Ford Driving Skills for Life Trains Teen Drivers to Avoid Tragedy during Impending Prom and Graduation Season

  • Teens face special risks associated with impaired driving, reckless driving and distracted driving during this time of year
  • The Governors Highway Safety Association reports a slight upward trend in teen traffic fatalities during the first six months of 2011, the most recent data available
  • $100,000 in new Ford grants support state initiatives to enhance teen driving programs

fordDEARBORN, Mich., April 10, 2012–As prom and graduation season approaches, Ford Driving Skills for Life (DSFL) is reaching out with programs designed to address the increase in life-endangering risks that teen drivers face on the road.

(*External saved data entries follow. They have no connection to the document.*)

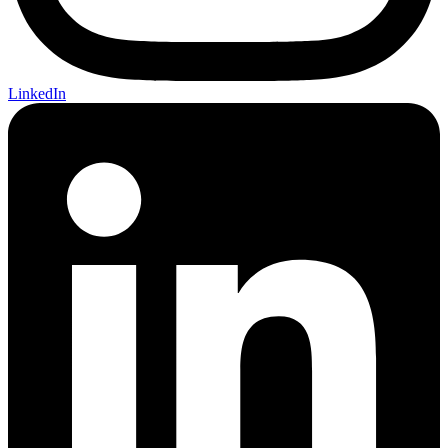
LinkedIn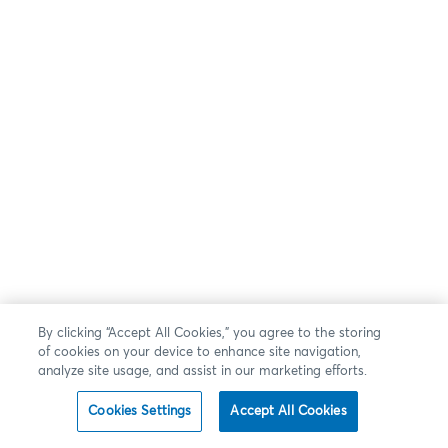
By clicking “Accept All Cookies,” you agree to the storing
of cookies on your device to enhance site navigation,
analyze site usage, and assist in our marketing efforts.
Cookies Settings
Accept All Cookies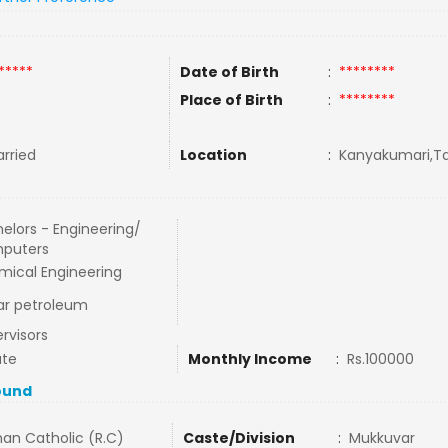
*****
Date of Birth
:
********
Place of Birth
:
********
rried
Location
:
Kanyakumari,Ta
elors - Engineering/
puters
ical Engineering
ar petroleum
rvisors
ate
Monthly Income
:
Rs.100000
ound
an Catholic (R.C)
Caste/Division
:
Mukkuvar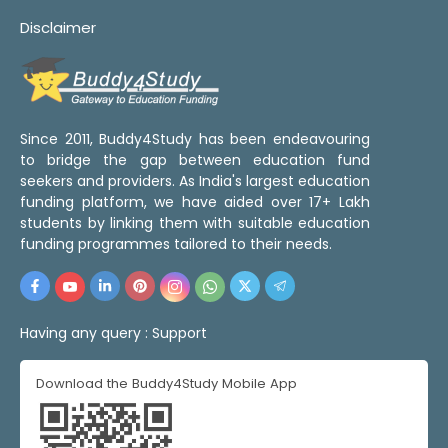
Disclaimer
Since 2011, Buddy4Study has been endeavouring
to bridge the gap between education fund
seekers and providers. As India's largest education
funding platform, we have aided over 17+ Lakh
students by linking them with suitable education
funding programmes tailored to their needs.
Having any query :
Support
Download the Buddy4Study Mobile App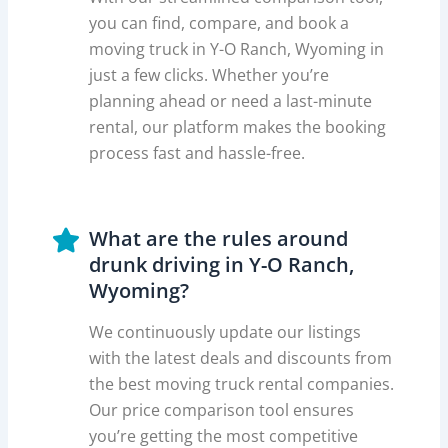
you can find, compare, and book a
moving truck in Y-O Ranch, Wyoming in
just a few clicks. Whether you’re
planning ahead or need a last-minute
rental, our platform makes the booking
process fast and hassle-free.
What are the rules around
drunk driving in Y-O Ranch,
Wyoming?
We continuously update our listings
with the latest deals and discounts from
the best moving truck rental companies.
Our price comparison tool ensures
you’re getting the most competitive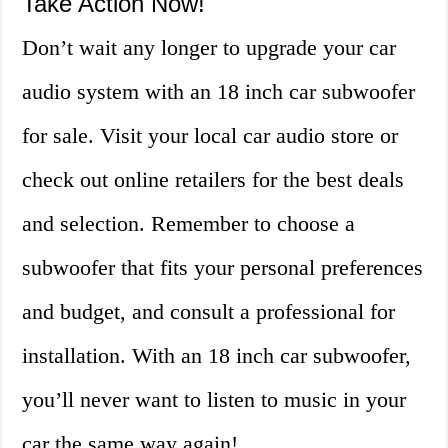
Take Action Now!
Don’t wait any longer to upgrade your car
audio system with an 18 inch car subwoofer
for sale. Visit your local car audio store or
check out online retailers for the best deals
and selection. Remember to choose a
subwoofer that fits your personal preferences
and budget, and consult a professional for
installation. With an 18 inch car subwoofer,
you’ll never want to listen to music in your
car the same way again!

“This a time of year when many teens request, and parents provide, expanded driving privileges,” said Jim Graham, manager, Ford Driving Skills for Life. “Unfortunately, safety can take a back seat to the excitement associated with the many celebrations around prom and graduation.”
According to the National Highway Traffic Safety Administration, traffic crashes are the leading cause of death among ages 15 to 20. The Governors Highway Safety Association (GHSA) reported a slight upward trend in teen traffic fatalities during the first six months of 2011, which is the most recent data available.
Teen drivers, mile to mile, are in three times as many fatal crashes as other drivers, claiming the lives of nearly 3,000 teens each year. The under-20 age group also has the highest proportion of distracted drivers involved in fatal crashes.
During April, Ford Driving Skills for Life will provide more than 1,000 teens with advanced safe-driving skills from some of the nation’s top professional driving instructors in free, hands-on driving modules. Ford DSFL is visiting high schools in Spokane and Washington’s Tri-Cities with a full day of multifaceted activities to build skills in four key areas: driver distraction, speed/space management, vehicle handling and hazard recognition.
Ford DSFL also is teaming up with state officials in Illinois to award high school teams that have created winning safety education campaigns the opportunity to learn new skills from professional drivers on a specially equipped course that lets them experience the worst the road has to offer, within a controlled and safe environment.
“Driving is a privilege, not a right, and parents need to set certain limits to ensure their teens stay safe,” added Barbara Harsha, GHSA executive director. “We recommend that parents talk with their teen drivers and together establish rules, including limits for the number of passengers, nighttime driving limits and a commitment not to text and drive. Every state has graduated license requirements and it is critical, especially during this season, that teens and parents are aware of and committed to follow these provisions.”
Also this month, Ford DSFL will award $100,000 in grants to GHSA members to conduct teen driving initiatives incorporating the award-winning Ford DSFLprogram. Highway safety agencies in Minnesota, New York, Utah, Virginia and Wisconsin each will receive $20,000.
  • Minnesota – The Minnesota Department of Public Safety Office of Traffic Safety will conduct four, half-day skills events at the Minnesota Highway Safety & Research Center, using professional instructors and some of the Ford DSFLdriving exercises. A session for parents will help them become more involved with their teens’ driving education.
  • New York – The Governor’s Traffic Safety Committee will incentivize high schools, community organizations, police agencies and other safety partners to conduct teen safe driving campaigns related to restraint use. Tools such as teen-focused prizes and web-based curricula also will help spread awareness of issues surrounding teen driving.
  • Utah – The Utah Department of Public Safety Highway Safety Office will create electronic materials and videos for the Highway Patrol’s Teen Driving Challenge, for teens to share with their friends and family. The funding also will help to create a tool kit for teen outreach and to enhance driver education instructors’ teaching skills.
  • Virginia – The Virginia State Highway Safety Office, in partnership with Youth of Virginia Speak Out  About Traffic Safety and the Virginia Beach Police Department, will offer a Safe Driving Day for up to 500 students at Virginia Beach schools. The event will include courses on distracted and impaired driving, seat belt convincer and simulators.
  • Wisconsin – The Wisconsin DOT Bureau of Traffic Safety will partner with Children’s Hospital of Wisconsin to create a teen safe driving event that includes the PEERS driving simulator, to demonstrate the dangers of distracted driving. The program will utilize Ford DSFL web resources and curriculum.